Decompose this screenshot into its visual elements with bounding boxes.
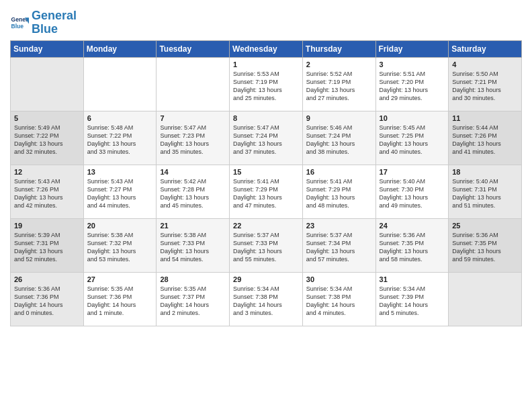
day-number: 2: [306, 60, 372, 68]
day-info: Sunrise: 5:42 AM Sunset: 7:28 PM Dayligh…: [160, 177, 226, 210]
calendar-cell: 5Sunrise: 5:49 AM Sunset: 7:22 PM Daylig…: [11, 111, 84, 165]
calendar-header-row: SundayMondayTuesdayWednesdayThursdayFrid…: [11, 40, 522, 57]
day-number: 13: [87, 168, 153, 176]
day-info: Sunrise: 5:36 AM Sunset: 7:36 PM Dayligh…: [14, 285, 80, 318]
day-info: Sunrise: 5:34 AM Sunset: 7:38 PM Dayligh…: [233, 285, 299, 318]
calendar-cell: 1Sunrise: 5:53 AM Sunset: 7:19 PM Daylig…: [230, 57, 303, 111]
calendar-week-3: 12Sunrise: 5:43 AM Sunset: 7:26 PM Dayli…: [11, 165, 522, 218]
day-info: Sunrise: 5:49 AM Sunset: 7:22 PM Dayligh…: [14, 124, 80, 156]
day-number: 10: [380, 114, 445, 122]
page-header: General Blue GeneralBlue: [10, 7, 522, 36]
day-number: 12: [14, 168, 80, 176]
day-info: Sunrise: 5:46 AM Sunset: 7:24 PM Dayligh…: [306, 124, 372, 156]
day-number: 8: [233, 114, 299, 122]
svg-text:Blue: Blue: [11, 23, 24, 30]
day-number: 17: [380, 168, 445, 176]
day-info: Sunrise: 5:43 AM Sunset: 7:26 PM Dayligh…: [14, 177, 80, 210]
calendar-cell: 15Sunrise: 5:41 AM Sunset: 7:29 PM Dayli…: [230, 165, 303, 218]
day-number: 26: [14, 275, 80, 283]
day-number: 3: [380, 60, 445, 68]
calendar-cell: 21Sunrise: 5:38 AM Sunset: 7:33 PM Dayli…: [157, 218, 230, 272]
day-number: 1: [233, 60, 299, 68]
day-number: 16: [306, 168, 372, 176]
day-info: Sunrise: 5:41 AM Sunset: 7:29 PM Dayligh…: [233, 177, 299, 210]
weekday-header-tuesday: Tuesday: [157, 40, 230, 57]
weekday-header-friday: Friday: [375, 40, 449, 57]
weekday-header-sunday: Sunday: [11, 40, 84, 57]
day-number: 9: [306, 114, 372, 122]
calendar-week-5: 26Sunrise: 5:36 AM Sunset: 7:36 PM Dayli…: [11, 272, 522, 326]
day-info: Sunrise: 5:51 AM Sunset: 7:20 PM Dayligh…: [380, 70, 445, 103]
calendar-cell: 18Sunrise: 5:40 AM Sunset: 7:31 PM Dayli…: [449, 165, 522, 218]
day-number: 19: [14, 222, 80, 230]
day-number: 24: [380, 222, 445, 230]
calendar-cell: 31Sunrise: 5:34 AM Sunset: 7:39 PM Dayli…: [375, 272, 449, 326]
weekday-header-wednesday: Wednesday: [230, 40, 303, 57]
calendar-cell: 30Sunrise: 5:34 AM Sunset: 7:38 PM Dayli…: [302, 272, 375, 326]
day-info: Sunrise: 5:35 AM Sunset: 7:37 PM Dayligh…: [160, 285, 226, 318]
day-number: 5: [14, 114, 80, 122]
day-info: Sunrise: 5:37 AM Sunset: 7:34 PM Dayligh…: [306, 231, 372, 264]
calendar-cell: 16Sunrise: 5:41 AM Sunset: 7:29 PM Dayli…: [302, 165, 375, 218]
calendar-cell: [157, 57, 230, 111]
day-info: Sunrise: 5:40 AM Sunset: 7:31 PM Dayligh…: [452, 177, 518, 210]
day-info: Sunrise: 5:35 AM Sunset: 7:36 PM Dayligh…: [87, 285, 153, 318]
calendar-cell: [449, 272, 522, 326]
calendar-cell: 14Sunrise: 5:42 AM Sunset: 7:28 PM Dayli…: [157, 165, 230, 218]
day-number: 7: [160, 114, 226, 122]
day-number: 4: [452, 60, 518, 68]
calendar-cell: 29Sunrise: 5:34 AM Sunset: 7:38 PM Dayli…: [230, 272, 303, 326]
day-info: Sunrise: 5:34 AM Sunset: 7:38 PM Dayligh…: [306, 285, 372, 318]
day-info: Sunrise: 5:45 AM Sunset: 7:25 PM Dayligh…: [380, 124, 445, 156]
logo-text: GeneralBlue: [32, 9, 77, 36]
day-number: 18: [452, 168, 518, 176]
day-info: Sunrise: 5:50 AM Sunset: 7:21 PM Dayligh…: [452, 70, 518, 103]
day-info: Sunrise: 5:37 AM Sunset: 7:33 PM Dayligh…: [233, 231, 299, 264]
day-info: Sunrise: 5:43 AM Sunset: 7:27 PM Dayligh…: [87, 177, 153, 210]
calendar-cell: 6Sunrise: 5:48 AM Sunset: 7:22 PM Daylig…: [83, 111, 157, 165]
day-number: 22: [233, 222, 299, 230]
calendar-table: SundayMondayTuesdayWednesdayThursdayFrid…: [10, 40, 522, 326]
calendar-cell: 11Sunrise: 5:44 AM Sunset: 7:26 PM Dayli…: [449, 111, 522, 165]
day-info: Sunrise: 5:47 AM Sunset: 7:24 PM Dayligh…: [233, 124, 299, 156]
day-number: 20: [87, 222, 153, 230]
calendar-week-2: 5Sunrise: 5:49 AM Sunset: 7:22 PM Daylig…: [11, 111, 522, 165]
day-number: 28: [160, 275, 226, 283]
day-info: Sunrise: 5:39 AM Sunset: 7:31 PM Dayligh…: [14, 231, 80, 264]
calendar-cell: 22Sunrise: 5:37 AM Sunset: 7:33 PM Dayli…: [230, 218, 303, 272]
day-number: 23: [306, 222, 372, 230]
day-number: 29: [233, 275, 299, 283]
logo-icon: General Blue: [10, 13, 29, 32]
calendar-body: 1Sunrise: 5:53 AM Sunset: 7:19 PM Daylig…: [11, 57, 522, 326]
day-number: 6: [87, 114, 153, 122]
calendar-cell: 9Sunrise: 5:46 AM Sunset: 7:24 PM Daylig…: [302, 111, 375, 165]
calendar-cell: 8Sunrise: 5:47 AM Sunset: 7:24 PM Daylig…: [230, 111, 303, 165]
day-info: Sunrise: 5:36 AM Sunset: 7:35 PM Dayligh…: [452, 231, 518, 264]
calendar-cell: 19Sunrise: 5:39 AM Sunset: 7:31 PM Dayli…: [11, 218, 84, 272]
day-number: 21: [160, 222, 226, 230]
day-info: Sunrise: 5:47 AM Sunset: 7:23 PM Dayligh…: [160, 124, 226, 156]
calendar-cell: 27Sunrise: 5:35 AM Sunset: 7:36 PM Dayli…: [83, 272, 157, 326]
day-info: Sunrise: 5:36 AM Sunset: 7:35 PM Dayligh…: [380, 231, 445, 264]
weekday-header-thursday: Thursday: [302, 40, 375, 57]
calendar-week-4: 19Sunrise: 5:39 AM Sunset: 7:31 PM Dayli…: [11, 218, 522, 272]
day-info: Sunrise: 5:53 AM Sunset: 7:19 PM Dayligh…: [233, 70, 299, 103]
calendar-cell: 23Sunrise: 5:37 AM Sunset: 7:34 PM Dayli…: [302, 218, 375, 272]
calendar-cell: 13Sunrise: 5:43 AM Sunset: 7:27 PM Dayli…: [83, 165, 157, 218]
day-number: 11: [452, 114, 518, 122]
calendar-cell: [83, 57, 157, 111]
calendar-cell: 2Sunrise: 5:52 AM Sunset: 7:19 PM Daylig…: [302, 57, 375, 111]
day-number: 30: [306, 275, 372, 283]
day-info: Sunrise: 5:52 AM Sunset: 7:19 PM Dayligh…: [306, 70, 372, 103]
day-number: 25: [452, 222, 518, 230]
calendar-cell: 17Sunrise: 5:40 AM Sunset: 7:30 PM Dayli…: [375, 165, 449, 218]
day-number: 15: [233, 168, 299, 176]
calendar-cell: 4Sunrise: 5:50 AM Sunset: 7:21 PM Daylig…: [449, 57, 522, 111]
calendar-cell: [11, 57, 84, 111]
day-info: Sunrise: 5:44 AM Sunset: 7:26 PM Dayligh…: [452, 124, 518, 156]
calendar-cell: 24Sunrise: 5:36 AM Sunset: 7:35 PM Dayli…: [375, 218, 449, 272]
day-info: Sunrise: 5:48 AM Sunset: 7:22 PM Dayligh…: [87, 124, 153, 156]
weekday-header-monday: Monday: [83, 40, 157, 57]
day-info: Sunrise: 5:34 AM Sunset: 7:39 PM Dayligh…: [380, 285, 445, 318]
calendar-cell: 25Sunrise: 5:36 AM Sunset: 7:35 PM Dayli…: [449, 218, 522, 272]
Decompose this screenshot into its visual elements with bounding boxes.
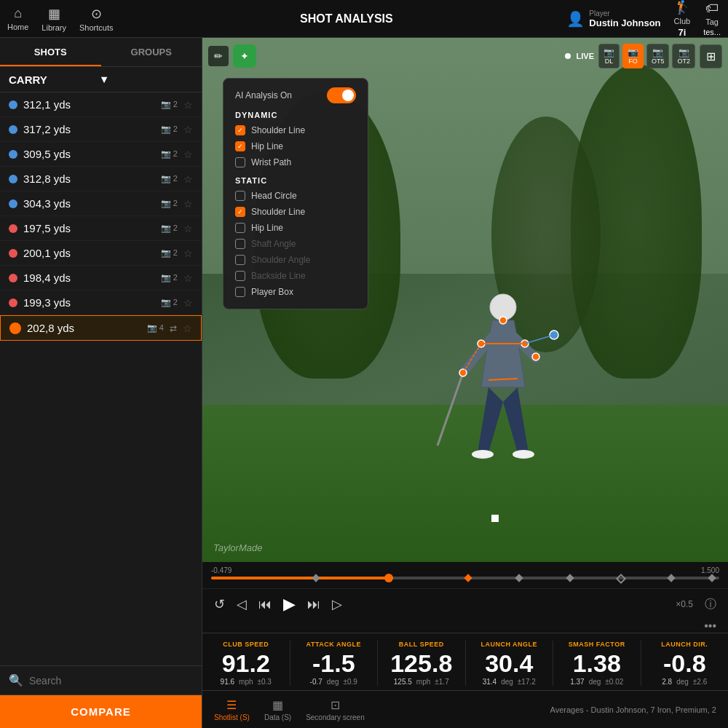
shot-star[interactable]: ☆ — [183, 99, 193, 111]
data-label: Data (S) — [264, 713, 291, 721]
stat-sub-val: 2.8 — [662, 678, 672, 686]
nav-shortcuts[interactable]: ⊙ Shortcuts — [79, 6, 113, 32]
ai-analysis-button[interactable]: ✦ — [233, 44, 256, 68]
skip-back-button[interactable]: ⏮ — [258, 597, 272, 612]
stat-sub-val: 91.6 — [221, 678, 234, 686]
nav-library[interactable]: ▦ Library — [41, 6, 66, 32]
tab-shots[interactable]: SHOTS — [0, 38, 101, 66]
shot-star[interactable]: ☆ — [183, 198, 193, 210]
nav-home[interactable]: ⌂ Home — [7, 6, 28, 31]
ai-option-hip-line-dyn[interactable]: Hip Line — [235, 138, 356, 154]
svg-point-10 — [532, 353, 539, 360]
play-button[interactable]: ▶ — [283, 595, 296, 614]
player-info[interactable]: 👤 Player Dustin Johnson — [566, 9, 660, 28]
shot-yds: 309,5 yds — [23, 148, 155, 160]
shot-item[interactable]: 202,8 yds 📷 4 ⇄ ☆ — [0, 315, 202, 341]
carry-dropdown[interactable]: CARRY ▾ — [0, 67, 202, 92]
shot-star[interactable]: ☆ — [183, 223, 193, 234]
nav-home-label: Home — [7, 23, 28, 31]
search-icon: 🔍 — [9, 673, 23, 687]
checkbox-backside — [235, 271, 245, 281]
tag-info[interactable]: 🏷 Tag tes... — [703, 1, 721, 36]
cam-ot2[interactable]: 📷 OT2 — [672, 44, 695, 68]
shot-star[interactable]: ☆ — [183, 272, 193, 284]
shot-star[interactable]: ☆ — [183, 297, 193, 309]
shot-cam: 📷 2 — [161, 174, 178, 183]
edit-button[interactable]: ✏ — [208, 46, 229, 66]
cam-ot5[interactable]: 📷 OT5 — [646, 44, 670, 68]
tag-label: Tag — [705, 17, 719, 26]
stat-item: LAUNCH DIR. -0.8 2.8 deg ±2.6 — [641, 641, 729, 686]
replay-button[interactable]: ↺ — [214, 596, 225, 612]
shot-yds: 199,3 yds — [23, 296, 155, 309]
skip-forward-button[interactable]: ⏭ — [307, 597, 320, 612]
stat-label: SMASH FACTOR — [569, 641, 625, 648]
ai-analysis-popup: AI Analysis On DYNAMIC Shoulder Line Hip… — [223, 78, 368, 309]
step-forward-button[interactable]: ▷ — [332, 596, 342, 612]
compare-button[interactable]: COMPARE — [0, 695, 202, 728]
ai-option-hip-line-stat[interactable]: Hip Line — [235, 220, 356, 236]
checkbox-player-box — [235, 287, 245, 297]
player-box-label: Player Box — [251, 287, 293, 297]
scrubber-track[interactable] — [211, 577, 719, 579]
static-section-title: STATIC — [235, 176, 356, 185]
shot-cam: 📷 2 — [161, 124, 178, 134]
shot-cam: 📷 2 — [161, 100, 178, 109]
stat-value: -1.5 — [312, 651, 355, 676]
stat-sub: 31.4 deg ±17.2 — [483, 678, 536, 686]
club-info[interactable]: 🏌 Club 7i — [674, 0, 691, 38]
backside-line-label: Backside Line — [251, 271, 306, 281]
shot-item[interactable]: 312,8 yds 📷 2 ☆ — [0, 167, 202, 191]
carry-label: CARRY — [9, 74, 101, 86]
stat-deviation: ±0.02 — [605, 678, 623, 686]
page-title: SHOT ANALYSIS — [126, 12, 566, 25]
shot-star[interactable]: ☆ — [183, 149, 193, 160]
ai-option-wrist-path[interactable]: Wrist Path — [235, 154, 356, 170]
shot-dot — [9, 298, 17, 307]
shot-item[interactable]: 199,3 yds 📷 2 ☆ — [0, 290, 202, 315]
cam-dl[interactable]: 📷 DL — [598, 44, 620, 68]
stat-value: 1.38 — [573, 651, 621, 676]
shot-item[interactable]: 312,1 yds 📷 2 ☆ — [0, 92, 202, 117]
shot-item[interactable]: 200,1 yds 📷 2 ☆ — [0, 241, 202, 266]
ai-option-player-box[interactable]: Player Box — [235, 284, 356, 300]
camera-buttons: 📷 DL 📷 FO 📷 OT5 📷 OT2 — [598, 44, 695, 68]
bottom-nav-shotlist[interactable]: ☰ Shotlist (S) — [214, 698, 250, 721]
shot-item[interactable]: 309,5 yds 📷 2 ☆ — [0, 142, 202, 167]
playback-controls: ↺ ◁ ⏮ ▶ ⏭ ▷ ×0.5 ⓘ — [202, 588, 728, 620]
shot-star[interactable]: ☆ — [183, 124, 193, 135]
shot-star[interactable]: ☆ — [183, 323, 192, 334]
ai-option-shoulder-line-dyn[interactable]: Shoulder Line — [235, 122, 356, 138]
grid-view-button[interactable]: ⊞ — [700, 44, 722, 68]
shot-dot — [9, 199, 17, 208]
checkbox-wrist — [235, 157, 245, 167]
more-options-icon[interactable]: ••• — [704, 620, 716, 633]
stat-unit: deg — [501, 678, 513, 686]
shot-star[interactable]: ☆ — [183, 248, 193, 259]
search-input[interactable] — [29, 675, 193, 687]
scrubber-thumb[interactable] — [384, 574, 393, 582]
nav-right-section: 👤 Player Dustin Johnson 🏌 Club 7i 🏷 Tag … — [566, 0, 721, 38]
stat-sub-val: 125.5 — [394, 678, 412, 686]
shot-item[interactable]: 197,5 yds 📷 2 ☆ — [0, 216, 202, 241]
player-label: Player — [589, 9, 660, 17]
shot-item[interactable]: 304,3 yds 📷 2 ☆ — [0, 191, 202, 216]
shot-star[interactable]: ☆ — [183, 173, 193, 185]
ai-option-shoulder-line-stat[interactable]: Shoulder Line — [235, 204, 356, 220]
cam-fo[interactable]: 📷 FO — [622, 44, 644, 68]
ai-option-head-circle[interactable]: Head Circle — [235, 188, 356, 204]
shot-item[interactable]: 198,4 yds 📷 2 ☆ — [0, 266, 202, 290]
head-circle-label: Head Circle — [251, 191, 297, 201]
info-icon[interactable]: ⓘ — [705, 597, 716, 612]
ai-toggle-switch[interactable] — [327, 87, 356, 103]
step-back-button[interactable]: ◁ — [237, 596, 247, 612]
stat-sub: 91.6 mph ±0.3 — [221, 678, 272, 686]
shot-item[interactable]: 317,2 yds 📷 2 ☆ — [0, 117, 202, 142]
svg-point-5 — [513, 450, 534, 459]
bottom-nav-data[interactable]: ▦ Data (S) — [264, 698, 291, 721]
tab-groups[interactable]: GROUPS — [101, 38, 202, 66]
stat-sub: 1.37 deg ±0.02 — [570, 678, 623, 686]
stat-unit: deg — [589, 678, 601, 686]
bottom-nav-secondary[interactable]: ⊡ Secondary screen — [306, 698, 365, 721]
library-icon: ▦ — [48, 6, 60, 22]
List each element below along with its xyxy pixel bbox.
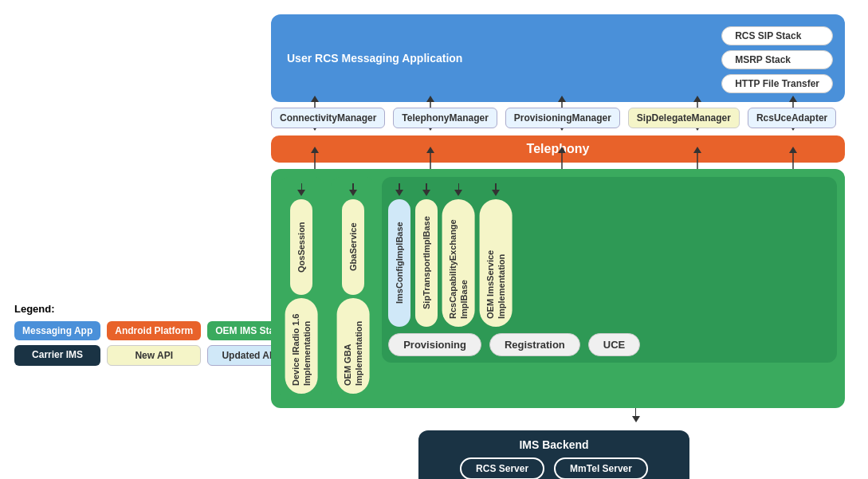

◇ ◇ ◇ ◇

WHAT TO DO:
Every line of the entries above that includes "data" should be copied.

EXERCISE ANSWER:
data-label: Data (S) — [264, 713, 291, 721]
bottom-nav-data[interactable]: ▦ Data (S) — [264, 698, 291, 721]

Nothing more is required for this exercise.